In your first post, you had t on the left side of the equal sign but in your link, t is on the right side of the equal sign. You don't see this as a difference? This is why I asked you what the references you were looking at were explaining the different forms of t represent.

So now we have a big mess to clean up.

Let's start with the article in your link. This has to be one of the worst explanations of time dilation that I have ever seen. It is flat out wrong. Note the paragraph heading Time expands, space contracts. In order to show that time gets larger, they use this form of the equation were t' on the left side of the equation is larger than the t on the right side of the equation and they even show a plot with t' getting larger with velocity. And to explain it they reference the twin paradox where one twin travels for one year at 99%c. His age increase is represented by t and his earth brother's age increase is calculated by t' as 7 years. What happened to the reciprocal nature of time dilation? Both brothers see the other one as aging less than them self but they don't mention that. What they do mention is:

The truth is that in the space traveler's reference frame, one year is equivalent to 1/7th year on earth and in the earth reference frame, one year is 1/7th year for the traveler, or 7 years is 1 year for the traveler. Do you see the difference? They got it backwards. And yet they seem to realize that it's not quite right because just above the graph they say:


OK, now let's look at the wikipedia article. Their equation is:
Δt' = Δt/√(1-v2/c2)
This is identical to the one in the link you provided except that there are a couple of deltas in front of the t's and their explanation is:

This again is designed to show the dilation or expansion of time.

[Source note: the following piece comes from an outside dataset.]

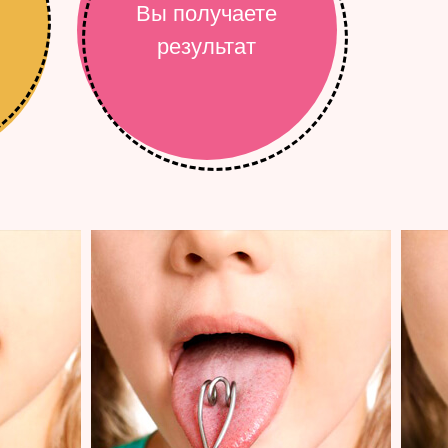
Вы получаете
результат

But now let's look at how Einstein explains time dilation. We'll look at Einstein's 1905 paper that harrylin linked to in post #6:
http://www.fourmilab.ch/etexts/einstein/specrel/www/
Look down near the end of section 4 where you see this equation:
τ = t√(1-v2/c2)
He explains this as t being the time on a clock at rest in a frame and τ (tau) being the time on a clock moving in that frame. It's so simple, but don't overlook the fact that the square root factor is multiplied, not divided, meaning the time dilation results in the moving clock running slower than the stationary clock. That's all there is to it. What ever speed any clock is moving at in a frame determines how much time dilation there is for that clock. If you switch to a frame where the moving clock is now at rest, the time dilation switches to the other clock.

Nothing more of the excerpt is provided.